4. Take every opportunity to sell yourself in every available medium. "Now is the time to practice what you preach," says T.J. Walker, CEO of Media Training Worldwide. "You have to be out promoting yourself during any spare second that's not full of billable hours. Take on your number-one pro bono client: You. Hit every opportunity to speak at a Chamber of Commerce event or Rotary Club. And take advantage of social media. How many PR firms have active blogs with daily content? How many firms are producing daily video? Learn about and use all the new technologies we love reading about. Don't sit around and commiserate. Instead of talking about writing the great American PR manual, do it. The highest priced PR pros have a deep and thorough expertise. But you're not an expert unless you write, speak and talk about the subject in every medium and in front of every audience."

5. Avoid the Ken Lay Effect: Work with the best—and don't be afraid to fire unworthy and dishonest clients. "We don't have to work with the Ken Lays of the world—and we should only represent worthy clients," says Bill McKibben, senior counsel, The Great Lakes Group and author of Play Nice, Make Money. "Why would you want to do anything else? Why represent people who want you to lie, mislead and misrepresent?"

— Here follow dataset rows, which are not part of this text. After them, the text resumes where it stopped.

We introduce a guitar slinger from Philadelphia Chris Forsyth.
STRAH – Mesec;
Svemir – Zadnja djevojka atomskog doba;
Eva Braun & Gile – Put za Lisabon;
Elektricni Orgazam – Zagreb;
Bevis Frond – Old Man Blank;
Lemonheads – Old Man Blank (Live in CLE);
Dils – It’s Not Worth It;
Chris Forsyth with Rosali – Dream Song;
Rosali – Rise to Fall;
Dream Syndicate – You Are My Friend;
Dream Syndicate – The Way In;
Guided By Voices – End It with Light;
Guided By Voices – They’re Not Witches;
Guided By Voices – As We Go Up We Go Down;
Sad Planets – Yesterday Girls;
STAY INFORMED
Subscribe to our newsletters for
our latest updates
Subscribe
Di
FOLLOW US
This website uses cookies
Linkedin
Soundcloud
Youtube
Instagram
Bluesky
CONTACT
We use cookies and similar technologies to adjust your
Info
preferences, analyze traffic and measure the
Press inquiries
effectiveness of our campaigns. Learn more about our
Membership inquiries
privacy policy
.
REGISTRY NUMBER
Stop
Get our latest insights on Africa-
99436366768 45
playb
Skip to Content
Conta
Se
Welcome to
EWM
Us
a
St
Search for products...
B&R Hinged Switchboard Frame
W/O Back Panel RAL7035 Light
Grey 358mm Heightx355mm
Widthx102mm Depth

McKibben admits that there's no surefire way to spot potential "Ken Lays" in initial client meetings. However, he stresses that you have to be willing to ditch dishonest and unworthy clients as soon as you realize that you're dealing with them: "It then becomes a fire-the-client situation," he says.

While you will lose out on business in the short term, "Future clients will respect you more—and pay you more," he says. "And you will get a seat at the table. Would you rather be the trusted advisor of the CEO, or a press release pusher?" he asks rhetorically. The key is honesty: "There's never been a time that's called for more candor," he says. In the current economic environment, "The public is desperate for people and companies to tell the truth."

6. Manage client legal and ethical expectations: Put ethics back in the hands of communicators. "In too many companies, ethics and compliance are in the same hands: The legal department," McKibben says. "The problem with this kind of corporate structure is that, while lawyers know where the legal line is, the ethical line is someplace else entirely." As a communications professional, you have to act as the "canary in the coalmine," he says. "Your job is to sit in on the board of directors' meetings and be out among the public to sniff out anything that could potentially cross the ethical line. We have to be the first to smell and see a scandal. That's why ethics must be in the hands of communicators and not lawyers."

He points to the HP corporate board scandal as evidence. "HP had lawyers covering ethics," he says. The result was that, "They didn't draw the ethical line correctly."